Underwood, leading a coalition of 12 state attorneys general, wants the department to reverse a rule allowing small businesses and self-employed individuals to collectively participate in an "association health plan" (AHP), or multi-state, multi-employer health plan.
In the past, employers could join single-state AHPs, but not multi-state AHPs.
The Trump administration promulgated the rule in June, saying the AHP program could help employers save money on health benefits. The new AHP regulations could help employers provide health coverage without complying with all ACA coverage requirements.
"You're going to save massive amounts of money and have much better health care," Trump said in June.
The attorney general coalition is arguing the opposite. They say the AHP rule will cause many relatively low-risk employers to leave the traditional health insurance market. That would drive up the cost of health coverage for the employers that stay in the traditional health insurance market, the coalition says.

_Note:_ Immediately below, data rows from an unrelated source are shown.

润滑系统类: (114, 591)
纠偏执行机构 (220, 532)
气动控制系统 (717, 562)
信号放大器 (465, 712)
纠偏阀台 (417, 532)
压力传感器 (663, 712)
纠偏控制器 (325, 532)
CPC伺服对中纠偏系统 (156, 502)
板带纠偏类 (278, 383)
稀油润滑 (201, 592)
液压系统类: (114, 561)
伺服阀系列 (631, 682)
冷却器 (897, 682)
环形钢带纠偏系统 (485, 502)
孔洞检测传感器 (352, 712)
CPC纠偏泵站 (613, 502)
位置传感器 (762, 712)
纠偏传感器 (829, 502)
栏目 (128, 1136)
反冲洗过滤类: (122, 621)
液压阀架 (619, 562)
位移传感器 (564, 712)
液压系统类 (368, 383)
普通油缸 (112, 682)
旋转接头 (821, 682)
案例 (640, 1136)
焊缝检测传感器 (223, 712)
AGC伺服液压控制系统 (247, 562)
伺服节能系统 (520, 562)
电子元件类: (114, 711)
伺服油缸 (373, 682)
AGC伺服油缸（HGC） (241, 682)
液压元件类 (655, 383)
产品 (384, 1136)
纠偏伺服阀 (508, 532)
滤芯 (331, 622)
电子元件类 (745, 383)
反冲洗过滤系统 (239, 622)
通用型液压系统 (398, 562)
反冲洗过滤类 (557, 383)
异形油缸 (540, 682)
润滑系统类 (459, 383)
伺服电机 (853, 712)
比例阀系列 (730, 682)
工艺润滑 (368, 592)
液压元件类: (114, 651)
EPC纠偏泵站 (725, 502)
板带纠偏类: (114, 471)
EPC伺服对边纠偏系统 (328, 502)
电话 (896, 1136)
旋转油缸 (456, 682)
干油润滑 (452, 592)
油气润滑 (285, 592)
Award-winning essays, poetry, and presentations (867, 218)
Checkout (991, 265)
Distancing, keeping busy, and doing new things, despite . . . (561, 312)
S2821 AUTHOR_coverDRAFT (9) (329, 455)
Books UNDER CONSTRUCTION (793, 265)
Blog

"The Trump administration's AHP Rule is nothing more than an unlawful end run around the consumer protections enshrined in the Affordable Care Act — part of President Trump's continued efforts to sabotage our health care system," Underwood said in a statement about the suit. "Our lawsuit today seeks to safeguard federal protections under the ACA that help guarantee access to quality, affordable health care."
The ACA provides different benefits and underwriting rules for small employers' health plans than for large employers' plans.
Letting small groups define themselves as being a part of a large group would keep small employers, and those employers' employees, from coming under the small-group rules, and that would go against the intentions of the ACA drafters, the coalition says.